Valdez attended the meeting — the 2nd International Conference on Proton-Coupled Electron Transfer in Skokloster, Sweden — with support from the Amgen Scholars Alumni Travel Awards. Funded by the Amgen Foundation, the Amgen Scholars Program introduced the awards in 2010 to support students’ professional development following their summers as Amgen Scholars.
“Scientific conferences are a key element in building a successful research profile,” says Michael Bergren, director of the Amgen Scholars Global Program Office, which administers the awards, and associate dean of academic and research initiatives at the Massachusetts Institute of Technology.
“The sooner early-career scientists can get experience presenting their data, the sooner they will be able build their communication skills and network with others in their specialty,” he adds.

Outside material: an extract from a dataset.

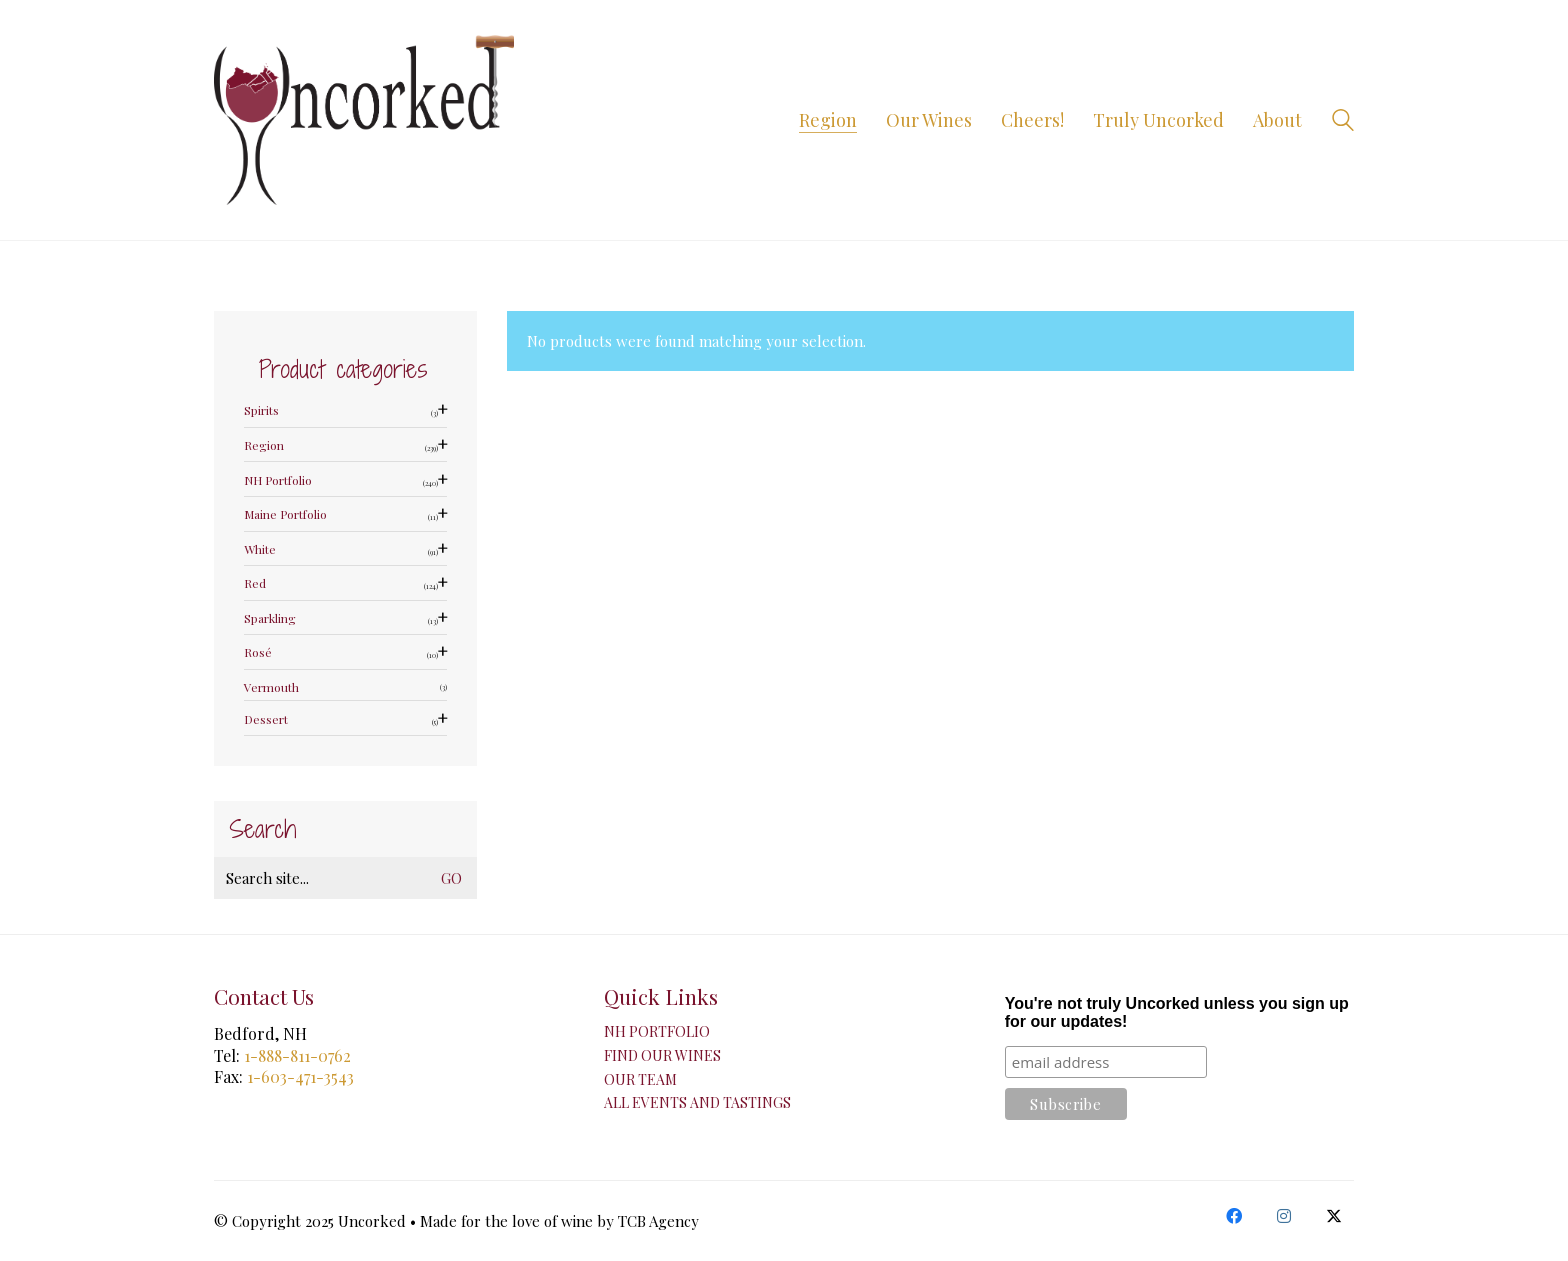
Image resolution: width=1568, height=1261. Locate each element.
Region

For students, finding funds to attend conferences is a challenge. The Alumni Travel Awards covered Valdez’s flight and bus travel to the conference center, which was situated on a lush mountainside an hour outside of Stockholm. “The award made it much easier for me to go,” she says. Without it, “I probably would have picked a local conference that maybe wasn’t in my exact field. [With the travel award,] I didn’t have to compromise.”
Valdez was among just a few graduate students attending the conference whose work was picked by the meeting’s organizers to feature in a presentation rather than a poster. She was scheduled to talk in the same session as top professors in the field with decades of experience.
At last, it was time for Valdez to take the stage, get wired with a microphone and call up her slides to two, large projected screens. She looked at the people staring back at her, including her adviser. Then, she took a deep breath and began to speak.
Valdez’s research aims to understand some of the fundamental properties of metal oxides — in particular, zinc oxide nanoparticles, which are used in solar cells, wastewater remediation and in lotions and sunscreens. Past research has characterized these particles by assessing how electrons are transferred by them, a major principle behind how solar cells work, but scientists have discovered that proton transfer matters, too. Valdez has devised a way to measure electrons and protons, which may ultimately lend insight into the design of more efficient solar cells and other energy-harvesting devices.
The crowd was extraordinarily receptive. “After my talk, I was excited that almost 20 people asked questions and suggested experiments,” Valdez says. The experience allowed her to make crucial new connections with students and professors, which she hopes will help pave the way to collaborations or job openings as she finishes her PhD.